Hmmm. I thought the conclusion was that European workers were consuming too much, not non-European ones.
--- On Fri, 5/1/09, James Heartfield <Heartfield at blueyonder.co.uk> wrote:
> From: James Heartfield <Heartfield at blueyonder.co.uk>
> Subject: [lbo-talk] 35-cent ice cream and anarchist theory
> To: lbo-talk at lbo-talk.org
> Date: Friday, May 1, 2009, 3:58 PM
> Joseph Catron: "mainstream ecology
> would hold that the Earth cannot support anything close to
> six billion people with lifestyles remotely approaching that
> of the average Western worker"
>
> Yes, it is convenient that science keeps coming up with
> reason why non-Europeans must be kept in poverty.
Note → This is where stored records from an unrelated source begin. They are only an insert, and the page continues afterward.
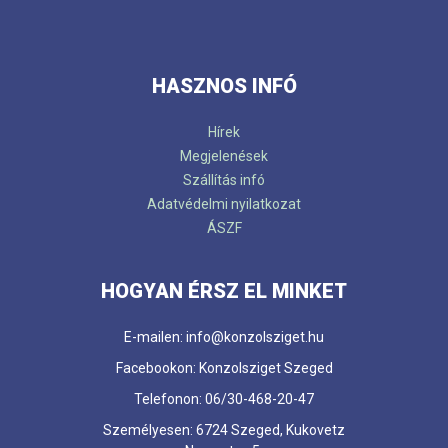
HASZNOS INFÓ
Hírek
Megjelenések
Szállítás infó
Adatvédelmi nyilatkozat
ÁSZF
HOGYAN ÉRSZ EL MINKET
E-mailen: info@konzolsziget.hu
Facebookon: Konzolsziget Szeged
Telefonon: 06/30-468-20-47
Személyesen: 6724 Szeged, Kukovetz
In 1845
> political economists told us that the Irish famine was a
> natural necessity; in 1932 the International Eugenic
> Conference assured us that it made sense to curb the
> non-white races; in the 1960s development theory assured us
> that third world economies would reach their "take off" some
> time soon; in the 1970s the computer scientists working for
> the Club of Rome assured us that oil and other minerals
> would run out by 1992 at current growth rates; around the
> same time Kissinger's National Security Memo said that
> curbing population in the third world was a strategic
> interest of the US; in the 1980s it was the turn of the
> neoclassical economists to explain that third world states
> should sell of their assets and float their currencies; and
> today the "global footprint" people are arguing once again
> that it is impossible for third world peoples to raise their
> consumption. !
> Funny that the scientific explanations keep changing, but
> the conclusion always remains the same.